Woods’s real appeal is that even non-golfers are interested in how he does, especially in a major tournament like the Masters. And the key to real success in any professional sport is to draw in the people who don’t necessarily play it or ever like it that much. That’s why the NFL is so popular and the WNBA is not – more women watch football than women’s basketball.
Every show needs a star and when it comes to golf, Woods is perhaps the biggest top box office draw of all time. Other golfers, like Phil Mickelson, have their share of fans, but almost all of them are golfers or, in Mickelson’s case, left-handers. Arnold Palmer had the same effect a half-century ago and a large part of Arnie’s Army never picked up a golf club in their lives.
All professional sports market star power – when the Miami Heat play the Los Angeles Lakers the pregame hype is all about LeBron and Kobe and when the New England Patriots play the Denver Broncos it’s all about Brady vs. Manning. And that star power is much more important in individual sports like golf and tennis, where fans don’t have inbred team loyalties to draw them in.
That’s the biggest problem with professional tennis, at least in this country (and we are, after all, the only country that matters). There aren’t any American superstars who aren’t named Williams and tennis’ popularity is at an all-time low here. The last time American men won a Grand Slam event was all the way back in 2003, when Andre Agassi won the Australian Open and Andy Roddick won the U.S. Open. The highest ranked U.S. player today is John Isner at No. 9, and we’d be willing to bet you’d have to stop a lot of people on the street before you found one who knows who John Isner is.
It’s the same story in golf, with a big difference. In tennis, you can pretty much predict who will win or at least make it to the finals of an event – it’s going to be Roger Federer, Rafael Nadal or Novak Djokovic and fans know they’re going to get at least one of them and probably two of them in a Grand Slam final. But in golf, there’s a different winner every week and nobody can dominate like the Big 3 of tennis can – unless that person is Tiger Woods.

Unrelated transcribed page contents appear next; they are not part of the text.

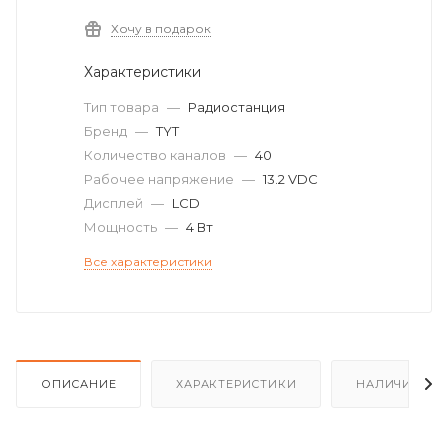
Хочу в подарок
Характеристики
Тип товара
—
Радиостанция
Бренд
—
TYT
Количество каналов
—
40
Рабочее напряжение
—
13.2 VDC
Дисплей
—
LCD
Мощность
—
4 Вт
Все характеристики
ОПИСАНИЕ
ХАРАКТЕРИСТИКИ
НАЛИЧИЕ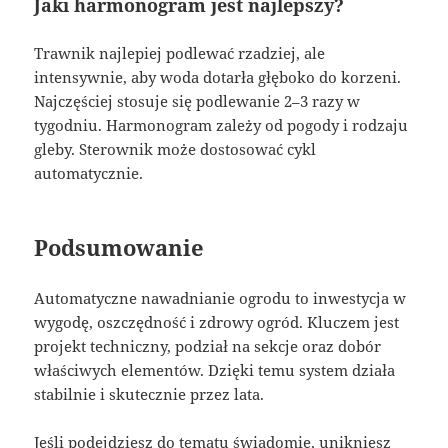
Jaki harmonogram jest najlepszy?
Trawnik najlepiej podlewać rzadziej, ale
intensywnie, aby woda dotarła głęboko do korzeni.
Najczęściej stosuje się podlewanie 2–3 razy w
tygodniu. Harmonogram zależy od pogody i rodzaju
gleby. Sterownik może dostosować cykl
automatycznie.
Podsumowanie
Automatyczne nawadnianie ogrodu to inwestycja w
wygodę, oszczędność i zdrowy ogród. Kluczem jest
projekt techniczny, podział na sekcje oraz dobór
właściwych elementów. Dzięki temu system działa
stabilnie i skutecznie przez lata.
Jeśli podejdziesz do tematu świadomie, unikniesz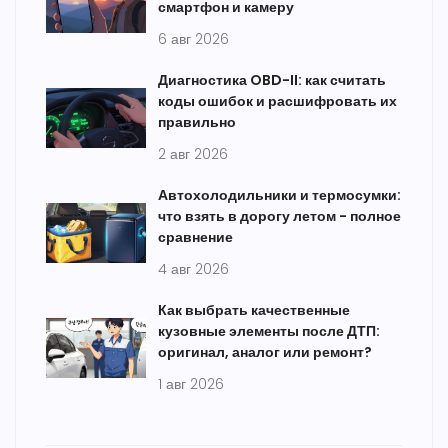
смартфон и камеру
6 авг 2026
Диагностика OBD-II: как считать
коды ошибок и расшифровать их
правильно
2 авг 2026
Автохолодильники и термосумки:
что взять в дорогу летом - полное
сравнение
4 авг 2026
Как выбрать качественные
кузовные элементы после ДТП:
оригинал, аналог или ремонт?
1 авг 2026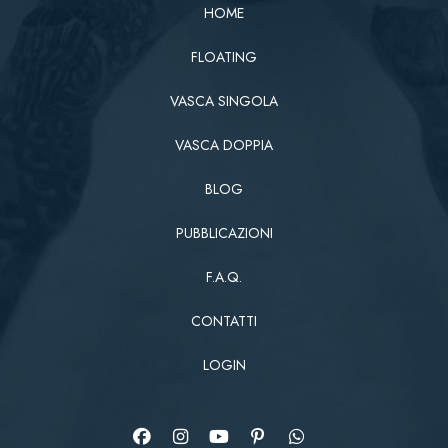
HOME
FLOATING
VASCA SINGOLA
VASCA DOPPIA
BLOG
PUBBLICAZIONI
F.A.Q.
CONTATTI
LOGIN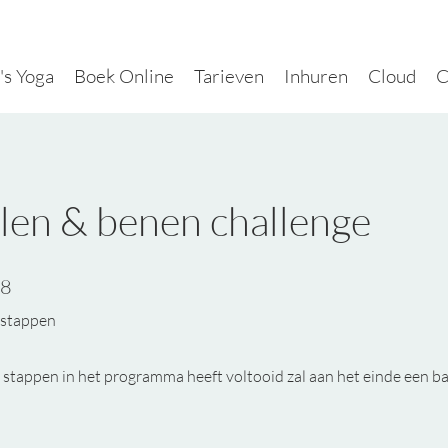
's Yoga
Boek Online
Tarieven
Inhuren
Cloud
C
llen & benen challenge
8 stappen
8
stappen
e stappen in het programma heeft voltooid zal aan het einde een 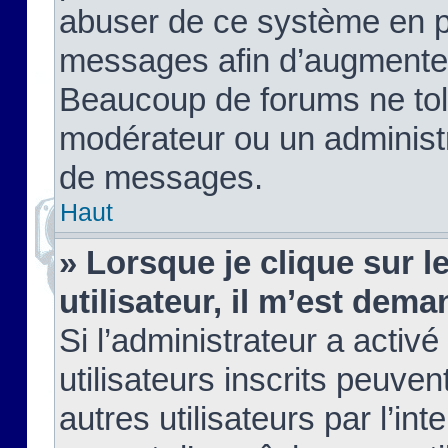
abuser de ce système en pu
messages afin d’augmenter 
Beaucoup de forums ne tolé
modérateur ou un administ
de messages.
Haut
» Lorsque je clique sur le
utilisateur, il m’est de
Si l’administrateur a activé
utilisateurs inscrits peuve
autres utilisateurs par l’in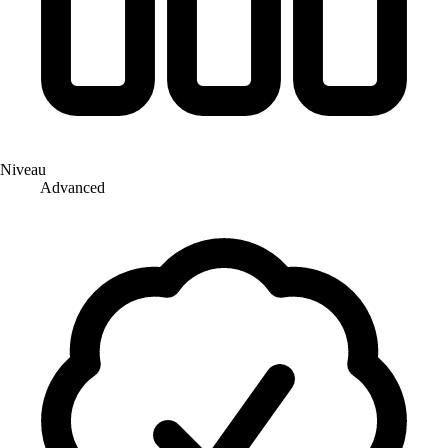
Niveau
Advanced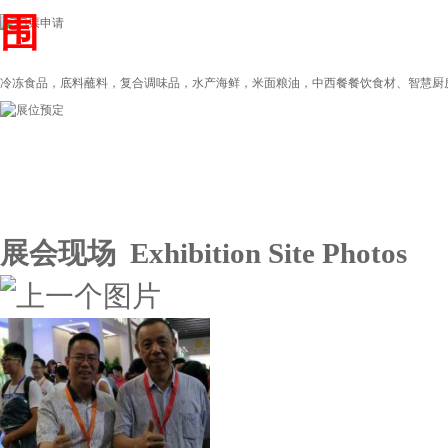
围
冷冻食品，底料蘸料，复合调味品，水产海鲜，米面粮油，中西餐餐饮食材、智慧厨房，
展会现场 Exhibition Site Photos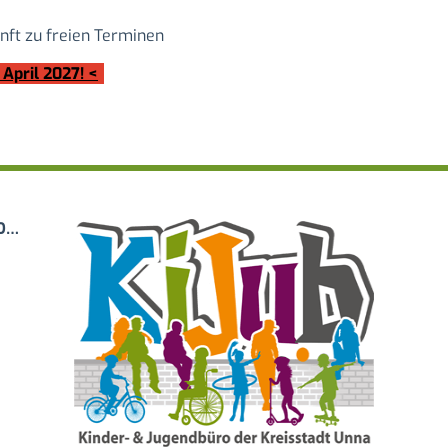
nft zu freien Terminen
April 2027! <
-
KINDER- UND JUGENDBÜRO DER KREISSTADT UNNA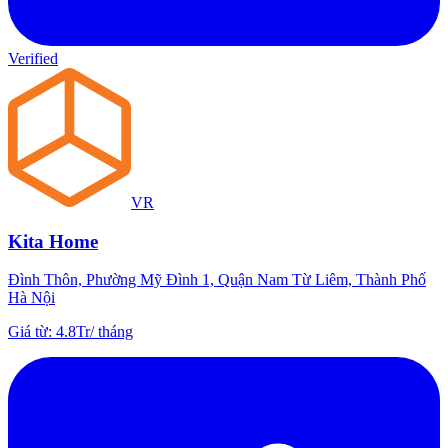
Verified
VR
Kita Home
Đình Thôn, Phường Mỹ Đình 1, Quận Nam Từ Liêm, Thành Phố
Hà Nội
Giá từ
:
4.8Tr
/
tháng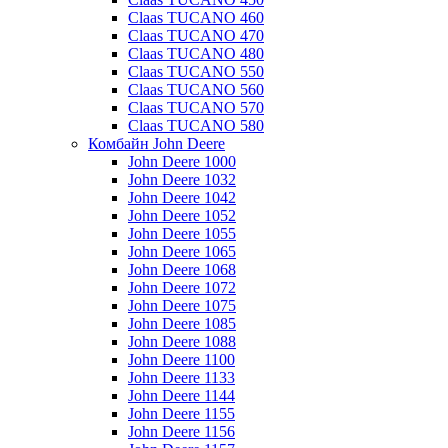
Claas TUCANO 460
Claas TUCANO 470
Claas TUCANO 480
Claas TUCANO 550
Claas TUCANO 560
Claas TUCANO 570
Claas TUCANO 580
Комбайн John Deere
John Deere 1000
John Deere 1032
John Deere 1042
John Deere 1052
John Deere 1055
John Deere 1065
John Deere 1068
John Deere 1072
John Deere 1075
John Deere 1085
John Deere 1088
John Deere 1100
John Deere 1133
John Deere 1144
John Deere 1155
John Deere 1156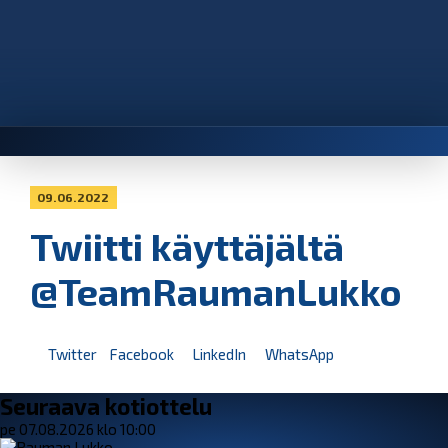
09.06.2022
Twiitti käyttäjältä
@TeamRaumanLukko
Twitter
Facebook
LinkedIn
WhatsApp
Seuraava kotiottelu
pe 07.08.2026 klo 10:00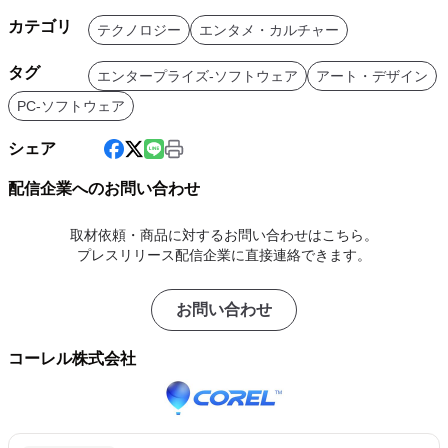
カテゴリ
テクノロジー
エンタメ・カルチャー
タグ
エンタープライズ-ソフトウェア
アート・デザイン
PC-ソフトウェア
シェア
配信企業へのお問い合わせ
取材依頼・商品に対するお問い合わせはこちら。
プレスリリース配信企業に直接連絡できます。
お問い合わせ
コーレル株式会社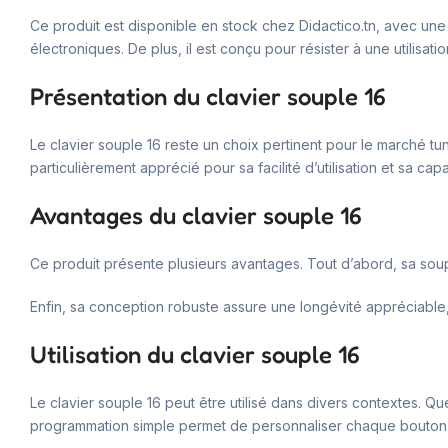
Ce produit est disponible en stock chez Didactico.tn, avec une l
électroniques. De plus, il est conçu pour résister à une utilisatio
Présentation du clavier souple 16
Le clavier souple 16 reste un choix pertinent pour le marché tun
particulièrement apprécié pour sa facilité d’utilisation et sa ca
Avantages du clavier souple 16
Ce produit présente plusieurs avantages. Tout d’abord, sa soup
Enfin, sa conception robuste assure une longévité appréciable,
Utilisation du clavier souple 16
Le clavier souple 16 peut être utilisé dans divers contextes. Que
programmation simple permet de personnaliser chaque bouton s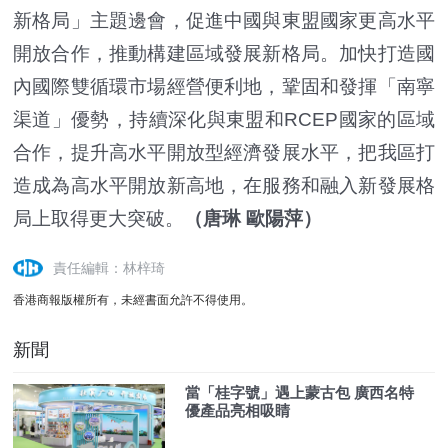
新格局」主題邊會，促進中國與東盟國家更高水平
開放合作，推動構建區域發展新格局。加快打造國
內國際雙循環市場經營便利地，鞏固和發揮「南寧
渠道」優勢，持續深化與東盟和RCEP國家的區域
合作，提升高水平開放型經濟發展水平，把我區打
造成為高水平開放新高地，在服務和融入新發展格
局上取得更大突破。
（唐琳 歐陽萍）
責任編輯：林梓琦
香港商報版權所有，未經書面允許不得使用。
新聞
當「桂字號」遇上蒙古包 廣西名特
優產品亮相吸睛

But Woods hasn’t dominated golf for a while now, even though he’s still the best in the world when healthy. That has become a major factor, however, as Woods’ body keeps breaking down. Every time he has an injury it takes that much more time for him to get his game back into top form, and just when he appears ready to take over the PGA Tour again, he gets hurt again.
That’s why everybody was crushed when Woods announced he’d have to miss the Masters this year. Fans were disappointed and television and advertising executives were devastated. And that’s why golf needs a new superstar, somebody who not only wins tournaments, but also wins over the gallery. Golf needs somebody that even the non-golfers care about. Even if Woods returns and plays like he used to, he’s no longer a kid and it doesn’t appear there is anybody in the wings with his universal appeal. And golf won’t attract that cross-over crowd again until a new star emerges.